Thongs, pubes, and bathing in the pond
- Amanda McMahon
- May 11, 2021
- 3 min read
Updated: May 11, 2021
Living in Hawaii, you see some things you would not see in Nebraska. Women wearing thong bikinis is one. I have seen so many butt cheeks since moving here. You would think it wouldn't faze me anymore, but it does.
Most of the girls sporting thongs have really nice butts. I try not to look, because it feels like objectifying, but when it's out there it's really hard not to look. Since I'm not a guy, I don't know how to check out the cheeks without looking like a total creeper. I never learned that skill. I am literally staring right at the butts probably with my mouth open.
I admire the girls sporting the thongs. I say, "Go, Girls." I feel bad for the dads of teenage girls who are parading around in thongs and adjusting them "just so" for their Instagram snaps, but honestly, the dads seem unfazed.
I do not employ the thong suit. First, my butt cheeks are forty and gravity has begun to take hold. Second, sitting in sand is uncomfortable enough without a suit up the butt. Third, what if my swimsuit shifts, and I end up showing my brown star to the world?
Nowadays I expect to see thong swimsuits at the beach or on their way to the beach. I do not expect to see thongs at yoga. But... the other I went to yoga and the teacher was wearing red, sheer Princess Jasmine pants and when she bent over I saw her red thong. I averted my gaze, breathed, and did an inversion.
I really love this teacher. She taught a great class. Her cues were amazing. She had us in eagle arms and legs on the floor and it was really hard.
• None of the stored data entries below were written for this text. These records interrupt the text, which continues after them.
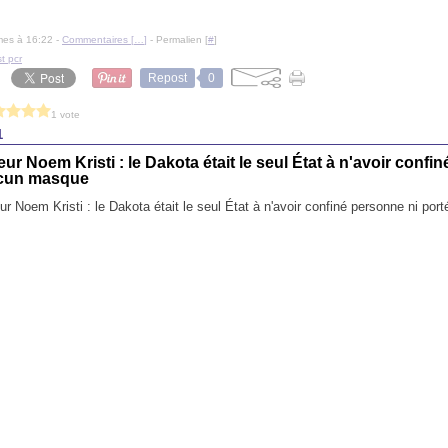
mes à 16:22 -
Commentaires [
…
]
- Permalien [
#
]
st pcr
Repost
0
1 vote
1
ur Noem Kristi : le Dakota était le seul État à n'avoir confi
ucun masque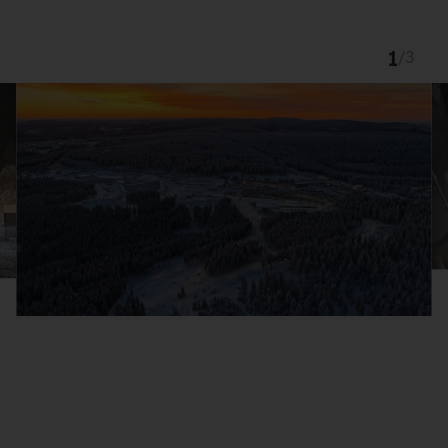
1
/
3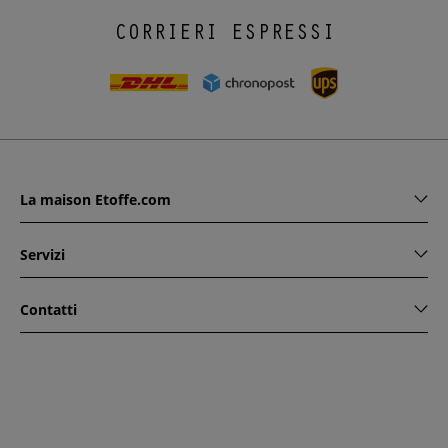
CORRIERI ESPRESSI
La maison Etoffe.com
Servizi
Contatti
www.etoffe.com - Copyright © 2026
Tutti i diritti riservati
14
rue Hugede, 94340 JOINVILLE-LE-PONT, France
Questo sito è protetto da reCAPTCHA. Si applicano le regole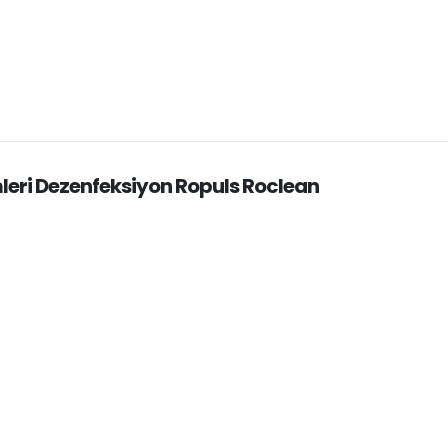
leri Dezenfeksiyon Ropuls Roclean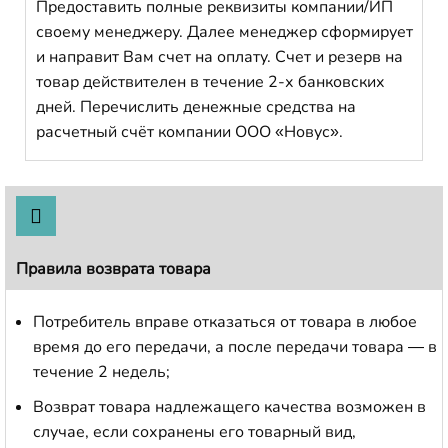
Предоставить полные реквизиты компании/ИП
своему менеджеру. Далее менеджер сформирует
и направит Вам счет на оплату. Счет и резерв на
товар действителен в течение 2-х банковских
дней. Перечислить денежные средства на
расчетный счёт компании ООО «Новус».
Правила возврата товара
Потребитель вправе отказаться от товара в любое
время до его передачи, а после передачи товара — в
течение 2 недель;
Возврат товара надлежащего качества возможен в
случае, если сохранены его товарный вид,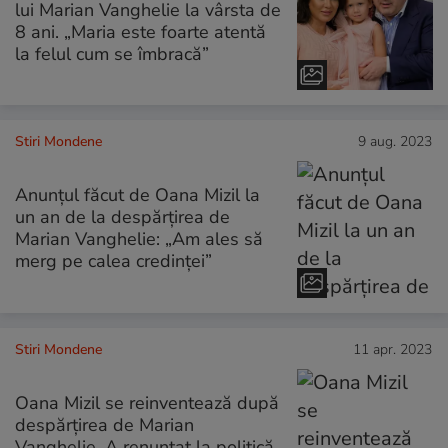
lui Marian Vanghelie la vârsta de
8 ani. „Maria este foarte atentă
la felul cum se îmbracă”
Stiri Mondene
9 aug. 2023
Anunțul făcut de Oana Mizil la
un an de la despărțirea de
Marian Vanghelie: „Am ales să
merg pe calea credinței”
Stiri Mondene
11 apr. 2023
Oana Mizil se reinventează după
despărțirea de Marian
Vanghelie. A renunțat la politică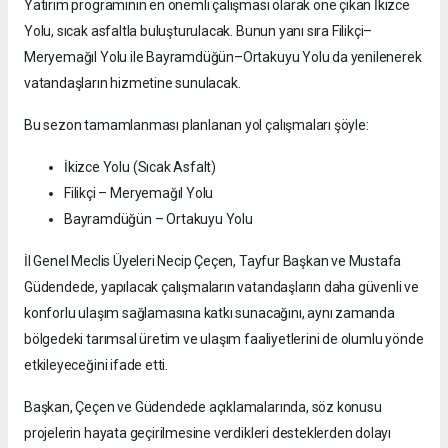
Yatırım programının en önemli çalışması olarak öne çıkan İkizce
Yolu, sıcak asfaltla buluşturulacak. Bunun yanı sıra Filikçi–
Meryemağıl Yolu ile Bayramdüğün–Ortakuyu Yolu da yenilenerek
vatandaşların hizmetine sunulacak.
Bu sezon tamamlanması planlanan yol çalışmaları şöyle:
İkizce Yolu (Sıcak Asfalt)
Filikçi – Meryemağıl Yolu
Bayramdüğün – Ortakuyu Yolu
İl Genel Meclis Üyeleri Necip Çeçen, Tayfur Başkan ve Mustafa
Güdendede, yapılacak çalışmaların vatandaşların daha güvenli ve
konforlu ulaşım sağlamasına katkı sunacağını, aynı zamanda
bölgedeki tarımsal üretim ve ulaşım faaliyetlerini de olumlu yönde
etkileyeceğini ifade etti.
Başkan, Çeçen ve Güdendede açıklamalarında, söz konusu
projelerin hayata geçirilmesine verdikleri desteklerden dolayı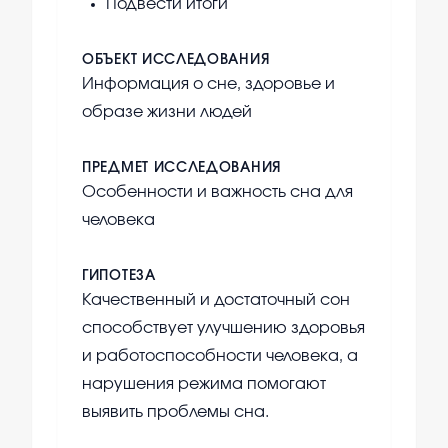
Подвести итоги
ОБЪЕКТ ИССЛЕДОВАНИЯ
Информация о сне, здоровье и
образе жизни людей
ПРЕДМЕТ ИССЛЕДОВАНИЯ
Особенности и важность сна для
человека
ГИПОТЕЗА
Качественный и достаточный сон
способствует улучшению здоровья
и работоспособности человека, а
нарушения режима помогают
выявить проблемы сна.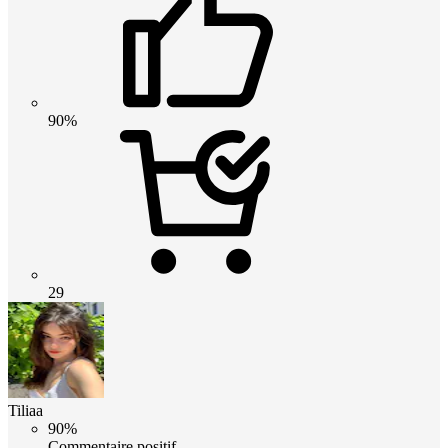
90%
29
Tiliaa
90%
Commentaire positif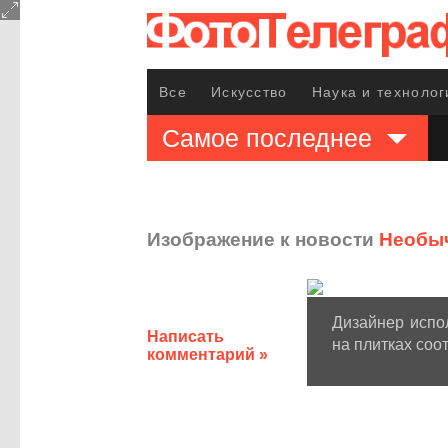
Все
Искусство
Наука и технолог
Самое последнее
Изображение к новости
Необыч
Дизайнер испо
Написать
на плитках соо
комментарий »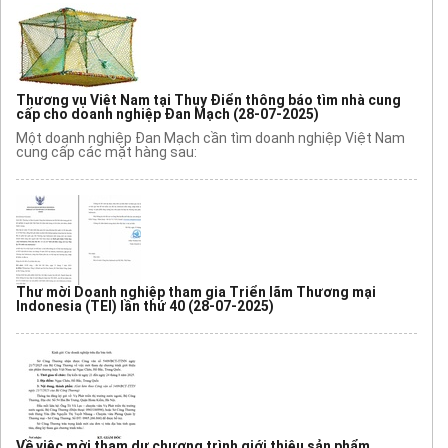
Thương vụ Việt Nam tại Thụy Điển thông báo tìm nhà cung
cấp cho doanh nghiệp Đan Mạch
(28-07-2025)
Một doanh nghiệp Đan Mạch cần tìm doanh nghiệp Việt Nam
cung cấp các mặt hàng sau:
Thư mời Doanh nghiệp tham gia Triển lãm Thương mại
Indonesia (TEI) lần thứ 40
(28-07-2025)
Về việc mời tham dự chương trình giới thiệu sản phẩm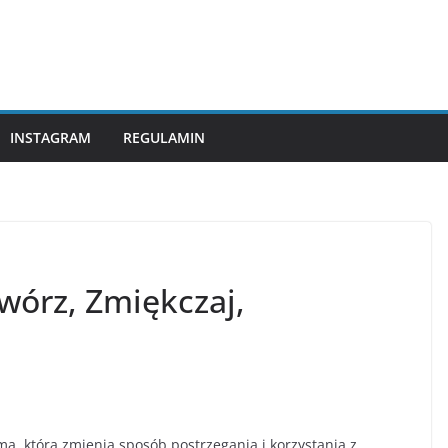
INSTAGRAM
REGULAMIN
wórz, Zmiękczaj,
, która zmienia sposób postrzegania i korzystania z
I was sweating.
The day before a girl in my yoga studio wore...what I suppose is a spandex body suit, which looked like a white, sheer wrestling singlet. She wore a white thong and no bra. The body suit was cut quite low. During child's pose, I kept sneaking looks over to see if the singlet was holding everything in. She had an amazing 20 year old figure and probably teaches yoga.
On Mother's Day my sister and I walked downtown to get breakfast. Instead of waiting in the crowded restaurant, we walked around the block to the lily pad park (Kalākaua Park) so The Heir Apparent could get out of his stroller and crawl around in the grass. There is a large homeless population in Hilo, and a lot of the homeless hang out at the lily pad park. So, you never know what you might see. As we were leaving, we saw a man walking on the other side of the pond calling the pond a mother-blanker. Then he dipped his hand down into the green algae filled water and proceeded to wash his head.
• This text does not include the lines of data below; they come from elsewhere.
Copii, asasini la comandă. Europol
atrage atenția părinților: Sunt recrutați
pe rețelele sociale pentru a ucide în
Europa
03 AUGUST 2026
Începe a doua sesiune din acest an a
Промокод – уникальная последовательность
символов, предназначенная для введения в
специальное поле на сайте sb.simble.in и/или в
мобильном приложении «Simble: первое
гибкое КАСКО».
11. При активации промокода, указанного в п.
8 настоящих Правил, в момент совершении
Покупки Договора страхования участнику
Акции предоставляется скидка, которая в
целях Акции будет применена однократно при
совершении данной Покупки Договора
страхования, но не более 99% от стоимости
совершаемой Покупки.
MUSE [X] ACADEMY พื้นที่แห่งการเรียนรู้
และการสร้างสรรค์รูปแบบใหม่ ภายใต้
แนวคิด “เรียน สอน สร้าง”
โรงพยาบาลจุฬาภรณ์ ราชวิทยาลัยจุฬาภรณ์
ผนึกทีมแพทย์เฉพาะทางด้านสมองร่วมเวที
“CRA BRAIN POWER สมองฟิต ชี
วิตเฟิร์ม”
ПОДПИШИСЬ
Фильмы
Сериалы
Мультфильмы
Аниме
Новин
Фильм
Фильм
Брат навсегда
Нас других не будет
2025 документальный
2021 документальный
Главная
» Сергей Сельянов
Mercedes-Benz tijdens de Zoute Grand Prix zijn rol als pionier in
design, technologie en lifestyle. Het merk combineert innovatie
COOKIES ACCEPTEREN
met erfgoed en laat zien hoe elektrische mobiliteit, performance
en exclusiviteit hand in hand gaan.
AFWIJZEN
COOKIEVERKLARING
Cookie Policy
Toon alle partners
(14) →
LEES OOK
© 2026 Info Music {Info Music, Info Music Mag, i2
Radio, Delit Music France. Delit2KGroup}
While gawking at the morning bath, I nearly stepped on a sunbathing man. Sunbather's mesh shorts were slung so low that his pubes were hanging out. I asked my sister if it wasn't just stomach hair, and she said, "Those were definitely pubes."
As we left the park my sister asked, "Does that make you miss Nebraska? Where you can walk downtown and not see pubes taking a sunbath."
"No," I laughed.
I miss Nebraska for other reasons. The change of seasons, familiar flowers, my friends, Hy-Vee, and the ability to drive to 48 other states. Every day I am grateful to be in this beautiful place filled with thongs and pubes and pond baths while also missing "home." Before long Hawaii will feel like home and my forty year old ass that's been to law school will be rocking a thong at yoga and the beach.